Purchase this article with an account.
Jane E. Farbrother, George Kirov, Michael J. Owen, Jeremy A. Guggenheim; Family Aggregation of High Myopia: Estimation of the Sibling Recurrence Risk Ratio. Invest. Ophthalmol. Vis. Sci. 2004;45(9):2873-2878. doi: 10.1167/iovs.03-1155.
Download citation file:
© ARVO (1962-2015); The Authors (2016-present)
purpose. To estimate the sibling recurrence risk (K S) and the sibling recurrence risk ratio (λS) for high myopia in a cohort in the United Kingdom.
method. The recurrence risks for myopia and high myopia were estimated in the siblings of 296 randomly selected high myopes ascertained from an optometric practice population. A model using an age of onset of spectacle wear for myopia of 9.1 ± 0.7 years or younger was developed as a surrogate for high myopia. The influence of parental myopia on the sibling recurrence risk for high myopia was also evaluated.
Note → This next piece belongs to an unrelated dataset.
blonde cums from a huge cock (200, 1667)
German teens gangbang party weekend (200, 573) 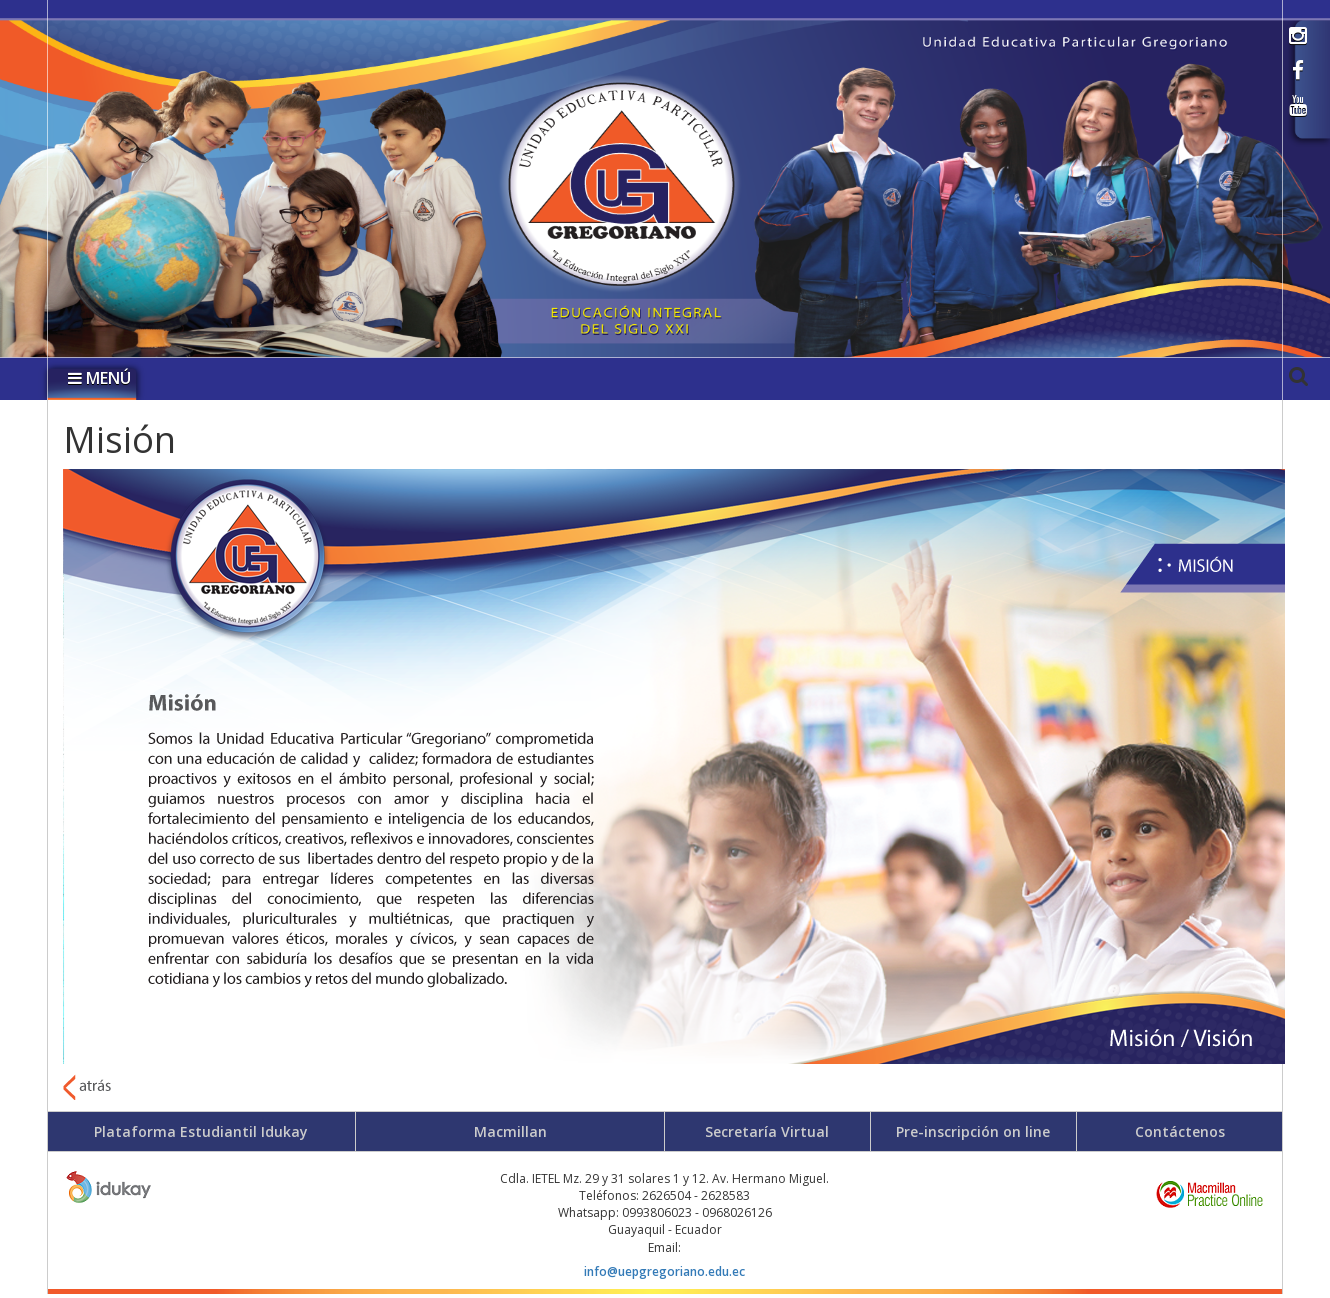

results. K S was estimated (95% confidence limits) to be 10.0% (5.9, 14.8) and λS to be 4.9 (2.8, 7.6). High myopes without myopic parents were surprisingly common (∼40%) and were less likely to have highly myopic siblings (K S ∼6%) than those with at least one myopic parent (K S ∼14%).
conclusions. The sibling recurrence risk ratio reported herein (λS ∼ 4.9) implies that the high penetrance autosomal dominant loci for high myopia identified to date account for only a minority of cases of high myopia in the United Kingdom. Furthermore, high-penetrance autosomal dominant inheritance or even high-penetrance recessive inheritance, per se, cannot account for most cases of high myopia. Instead, it may be necessary to consider high myopia as a “complex disease” resulting from the influence of either alleles of reduced penetrance (“susceptibility genes”), environmental factors, or both.